Since the file_lengths is a dictionary of file_id -> file_length, I could go through all file_ids in reverse order by taking all the keys and reversing the list. In Python, if you pass a dictionary to anything that accepts an iterable, it will give it its keys.

(If you want values, you can say file_lengths.values() or if you want tuples of (key, value), you can use file_lengths.items().)

for file_id in reversed(file_lengths):

I then had a helper function to find the next empty slot of for a specific length. In it, we get loop over all the empty spots and as soon as we find one that’s large enough to fit the desired file, we return its indices for both the empty spaces list (index) and in the filesystem (fs_index).

def find_empty_slot(empty_spaces, length):
    for index, (fs_idx, empty_length) in enumerate(empty_spaces):
        if empty_length >= length:
            return (index, fs_idx)
    return None

Inside our loop, we get current file’s length:

length = file_lengths[file_id]

and find an empty spot for it

empty_slot = find_empty_slot(empty_lengths, length)

If there was no empty slot, we move on to the next file and leave the current one where it is

if empty_slot is None:
	continue

We then unpack the return value and find the starting index for our current value.

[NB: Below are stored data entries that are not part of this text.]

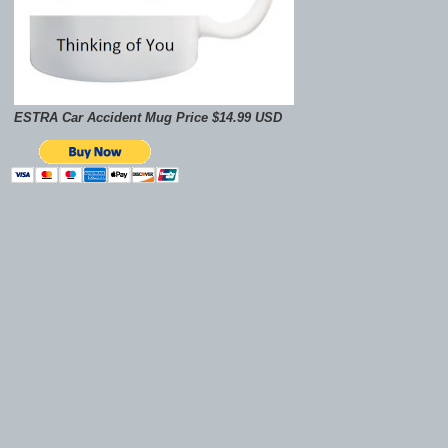
ESTRA Car Accident Mug Price $14.99 USD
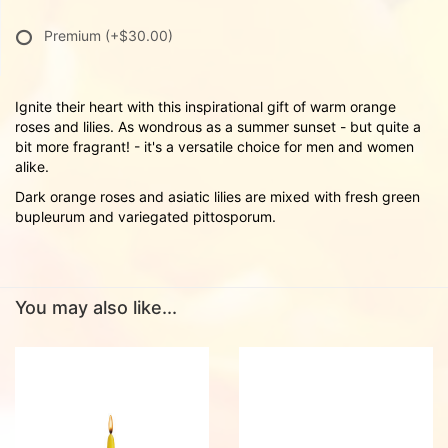
Premium
(+$30.00)
Ignite their heart with this inspirational gift of warm orange
roses and lilies. As wondrous as a summer sunset - but quite a
bit more fragrant! - it's a versatile choice for men and women
alike.
Dark orange roses and asiatic lilies are mixed with fresh green
bupleurum and variegated pittosporum.
You may also like...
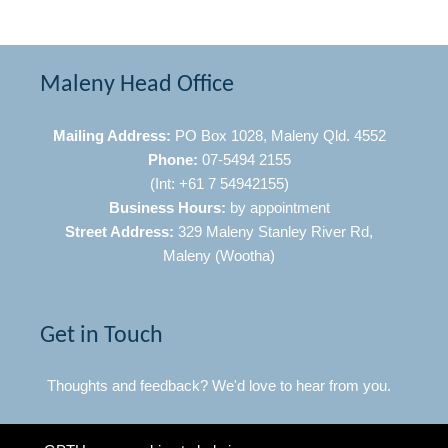
Maleny Head Office
Mailing Address:
PO Box 1028, Maleny Qld. 4552
Phone:
07-5494 2155
(Int: +61 7 54942155)
Business Hours:
by appointment
Street Address:
329 Maleny Stanley River Rd,
Maleny (Wootha)
Get in Touch
Thoughts and feedback? We'd love to hear from you.
Click Here to Contact Us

If the empty index is further to the right than where the file starts, we stop because we don’t want to move files to the right.

empty_lengths_idx, empty_fs_idx = empty_slot
 
start_idx = file_start_indices[file_id]
if empty_fs_idx > start_idx:
	continue

Then, we move all of the blocks for the file into the empty space we found and delete the references to the old position.

for k in range(length):
	fs[empty_fs_idx + k] = fs[start_idx + k]
	del fs[start_idx + k]

Finally, we need to update our empty spaces information to remove the newly used space so the computer knows not to try to put anything else into the spot we just filled with a file.

empty_lengths[empty_lengths_idx] = (
	empty_fs_idx + length,
	empty_lengths[empty_lengths_idx][1] - length,
)

This is the full process of moving a file to its new location.

Once we are done with all the files, we calculate the checksum as previously:

checksum = sum(index * file_id for index, file_id in fs.items())
 
print(f"Part 2: {checksum}")

What a lovely puzzle. I had so much fun with it and I’m so proud I found the optimisations all by myself.

At the core of these optimisations today was doing the work up front in parsing so we could get constant speed access to many things that would otherwise required a ton of nested looping.